BANGOR, Maine — Nine family members of William Hilderbrand of Bangor, who police believed jumped from the Joshua Chamberlain Bridge last week, boarded two boats on Wednesday to search the Penobscot River for his body.

Other family members and friends went to the river’s edge to hunt for their missing loved one, and still others gathered at the Wabanaki Mental Health center on Exchange Street.

“It’s difficult,” Annette Newell, Hilderbrand’s aunt, said just after the boats disembarked. “It’s difficult not knowing — not knowing if it’s him.”

Police from both Bangor and Brewer went to the bridge just before midnight Nov. 4 after passing motorists called to report a woman on the edge of the structure near the Bangor side of the overpass.
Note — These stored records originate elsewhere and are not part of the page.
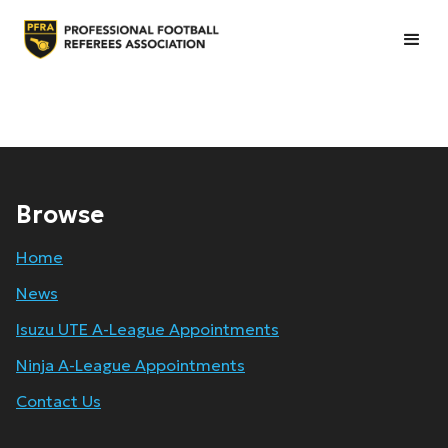
Browse
Home
News
Isuzu UTE A-League Appointments
Ninja A-League Appointments
Contact Us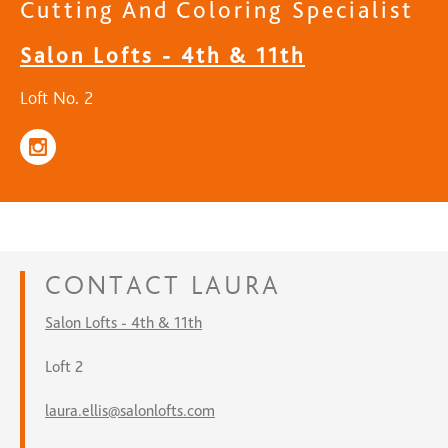
Cutting And Coloring Specialist
Salon Lofts - 4th & 11th
Loft No. 2
CONTACT
LAURA
Salon Lofts - 4th & 11th
Loft 2
laura.ellis@salonlofts.com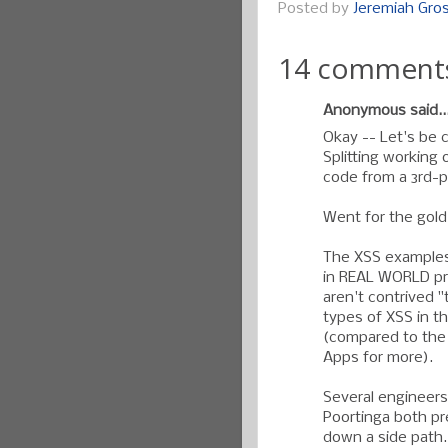
Posted by
Jeremiah Gr
14 comment
Anonymous said..
Okay -- Let's be 
Splitting working 
code from a 3rd-pa
Went for the gold.
The XSS examples 
in REAL WORLD pr
aren't contrived "
types of XSS in t
(compared to the
Apps for more).
Several engineers
Poortinga both pr
down a side path.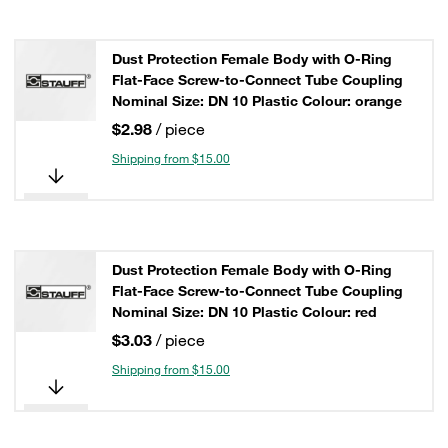
Dust Protection Female Body with O-Ring
Flat-Face Screw-to-Connect Tube Coupling
Nominal Size: DN 10 Plastic Colour: orange
$2.98
/ piece
Shipping from $15.00
Dust Protection Female Body with O-Ring
Flat-Face Screw-to-Connect Tube Coupling
Nominal Size: DN 10 Plastic Colour: red
$3.03
/ piece
Shipping from $15.00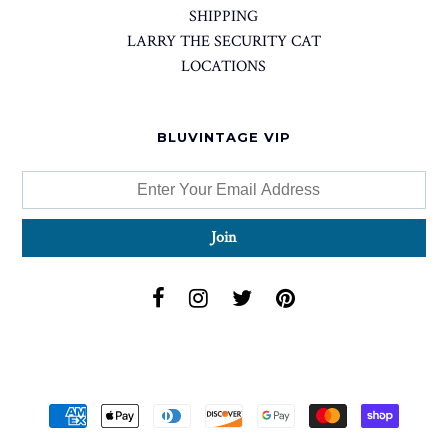
SHIPPING
LARRY THE SECURITY CAT
LOCATIONS
BLUVINTAGE VIP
Brewer officers were the first to arrive, and they saw someone jump into the cold, dark water and not resurface, Bangor police Sgt. Paul Edwards said Tuesday. A full-scale search was conducted for the jumper to no avail, he said.

Police believe that the person who went into the water was Hilderbrand because they found a purse on the bridge that contained his cell phone and identification, but they will not be able to verify that it was him until a body is recovered, Edwards said. Hilderbrand, 22, who lived his life as a woman, is officially considered missing, the sergeant said.
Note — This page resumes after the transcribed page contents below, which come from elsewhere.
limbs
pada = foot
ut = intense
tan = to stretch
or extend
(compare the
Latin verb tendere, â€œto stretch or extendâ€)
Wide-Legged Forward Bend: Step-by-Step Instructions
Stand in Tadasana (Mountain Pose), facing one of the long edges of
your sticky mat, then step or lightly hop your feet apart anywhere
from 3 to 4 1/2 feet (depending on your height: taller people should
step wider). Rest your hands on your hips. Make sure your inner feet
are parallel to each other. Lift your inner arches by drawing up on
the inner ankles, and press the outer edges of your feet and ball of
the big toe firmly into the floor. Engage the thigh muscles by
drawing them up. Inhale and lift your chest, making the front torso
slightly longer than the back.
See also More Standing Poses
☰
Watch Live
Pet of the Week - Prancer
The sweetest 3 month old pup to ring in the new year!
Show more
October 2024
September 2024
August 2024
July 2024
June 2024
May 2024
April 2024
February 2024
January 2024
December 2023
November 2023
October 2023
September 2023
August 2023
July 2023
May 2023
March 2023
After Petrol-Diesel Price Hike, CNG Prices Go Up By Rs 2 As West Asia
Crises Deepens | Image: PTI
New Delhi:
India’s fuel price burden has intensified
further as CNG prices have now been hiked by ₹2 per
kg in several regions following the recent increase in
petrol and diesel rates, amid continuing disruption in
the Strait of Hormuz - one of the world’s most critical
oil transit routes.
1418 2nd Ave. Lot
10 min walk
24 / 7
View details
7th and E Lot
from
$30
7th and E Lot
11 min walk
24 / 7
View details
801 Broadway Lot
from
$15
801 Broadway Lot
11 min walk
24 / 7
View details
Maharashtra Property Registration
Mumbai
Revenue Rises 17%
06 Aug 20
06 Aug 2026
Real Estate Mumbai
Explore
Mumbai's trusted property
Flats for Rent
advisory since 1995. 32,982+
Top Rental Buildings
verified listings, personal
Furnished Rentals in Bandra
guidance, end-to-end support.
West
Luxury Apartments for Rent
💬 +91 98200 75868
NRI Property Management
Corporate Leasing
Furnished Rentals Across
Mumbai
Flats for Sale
“You still have to have hope,” said Newell, who is from Pleasant Point, where Hilderbrand grew up. “You have to have hope you can hold on to.”

Hilderbrand left the Passamaquoddy reservation in Washington County several years ago, his aunt said.
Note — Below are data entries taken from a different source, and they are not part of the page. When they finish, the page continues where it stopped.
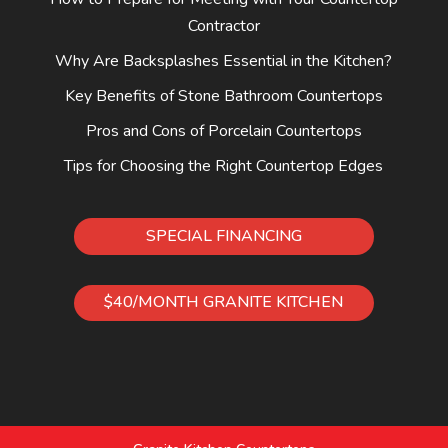
Contractor
Why Are Backsplashes Essential in the Kitchen?
Key Benefits of Stone Bathroom Countertops
Pros and Cons of Porcelain Countertops
Tips for Choosing the Right Countertop Edges
SPECIAL FINANCING
$40/MONTH GRANITE KITCHEN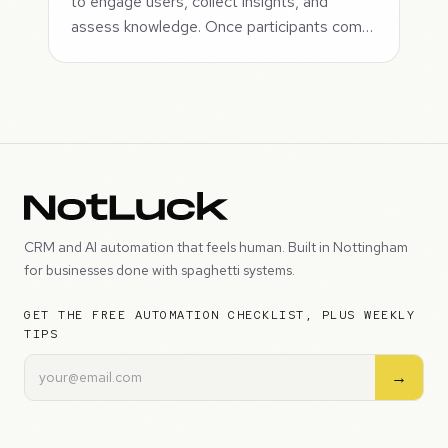
to engage users, collect insights, and
assess knowledge. Once participants com…
CRM and AI automation that feels human. Built in Nottingham
for businesses done with spaghetti systems.
GET THE FREE AUTOMATION CHECKLIST, PLUS WEEKLY
TIPS
→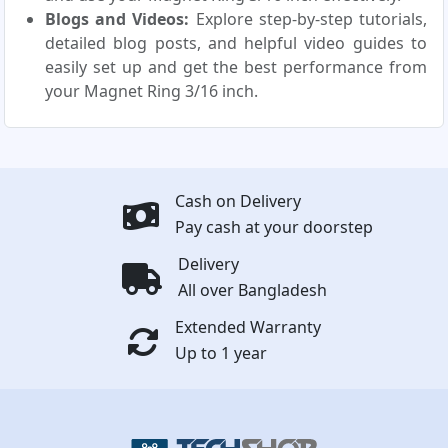
Blogs and Videos:
Explore step-by-step tutorials,
detailed blog posts, and helpful video guides to
easily set up and get the best performance from
your Magnet Ring 3/16 inch.
Cash on Delivery
Pay cash at your doorstep
Delivery
All over Bangladesh
Extended Warranty
Up to 1 year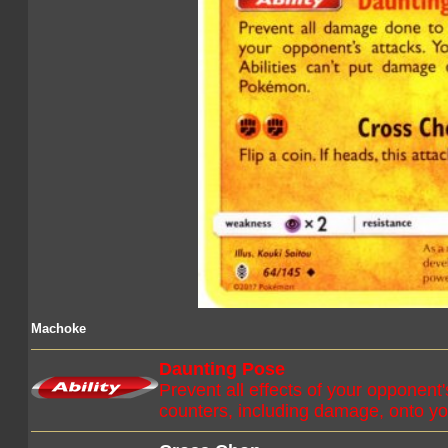
Machoke
Daunting Pose
Prevent all effects of your opponent
counters, including damage, onto 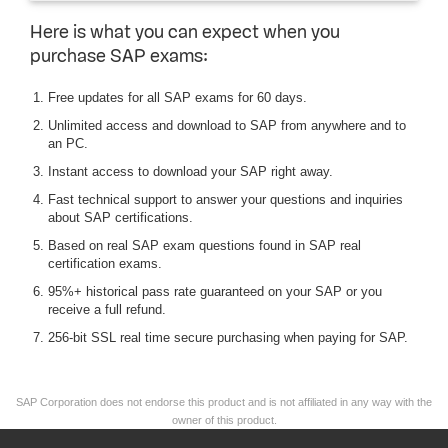
Here is what you can expect when you
purchase SAP exams:
Free updates for all SAP exams for 60 days.
Unlimited access and download to SAP from anywhere and to
an PC.
Instant access to download your SAP right away.
Fast technical support to answer your questions and inquiries
about SAP certifications.
Based on real SAP exam questions found in SAP real
certification exams.
95%+ historical pass rate guaranteed on your SAP or you
receive a full refund.
256-bit SSL real time secure purchasing when paying for SAP.
SAP Corporation does not endorse this product and is not affiliated in any way with the
owner of this product.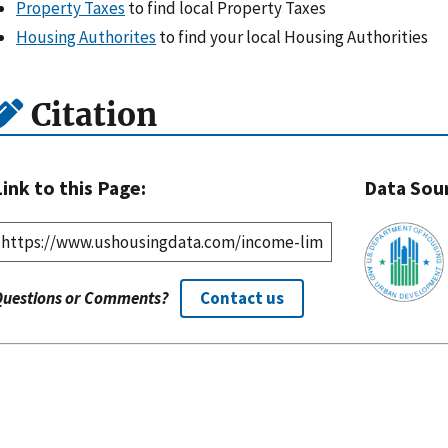
Property Taxes
to find local Property Taxes
Housing Authorites
to find your local Housing Authorities
Citation
Link to this Page:
Data Sou
Questions or Comments?
Contact us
“He had many obstacles to overcome because of who he was as a person,” she said. “That is why he left home. That’s why he moved to Bangor, where [his lifestyle] was more accepted.”

His relatives are determined to keep up the search until they get some closure, Newell said.

Hilderbrand graduated from Shead High School in 2006. He liked to be called “Jael,” and studied cosmetology at Mr. Bernard’s School of Hair Fashion in Bangor during 2008. He worked as an escort-exotic dancer for Cinnamon’s Sweets, according to his Facebook page.

No one has heard from Hilderbrand since Nov. 4, according to police and his family, and his last Facebook post was made at 11:31 p.m. that day.

The two boats carrying Hilderbrand’s family were launched onto the fast-moving Penobscot from Hamlin’s Marina in Hampden at around 2 p.m. Wednesday.

“They’re going all the way up to the [Joshua Chamberlain] bridge,” Newell said. “They don’t think his body made it down this far.”

The searchers could be seen going back and forth in the boats between Bangor and Brewer, looking for anything that might lead to Hilderbrand.

“It’s real high,” Newell said of the water level of the state’s largest river. “They think he might have got caught” on underwater logs or crib work, she said.

Police and fire crews spent several hours searching the river and riverbanks for the jumper on Nov. 4 and 5, and now are waiting, which is standard protocol in situations like this, Edwards said.

“It’s not like a pond or a lake,” he said. “It’s so treacherous. It’s so swift. We’re waiting for the call that someone found him.”

Members of Hilderbrand’s family are not the only ones actively searching the river area for him. More than 10 volunteers from Downeast Emergency Medicine Institute did a ground search from Bangor to Hampden on Saturday and DEMI officials plan to fly over the Penobscot River between Bangor and the ocean today, according to Richard Bowie, director of the group.

Shawn Picard, a distant cousin of Hilderbrand, called the Bangor Daily News from Lowell, Mass., on Wednesday to say those searching for him are determined to bring him home to the tribe.

“They will stay out there until they find him,” he said. “They won’t stop. We’re all family. We care about everybody that is tribal.”

Newell said the plan is to walk the river’s edge and to continue to search by boat from the Hampden marina south today.

“We’re not going to stop” until he’s found, she said. “That’s why we’re here.”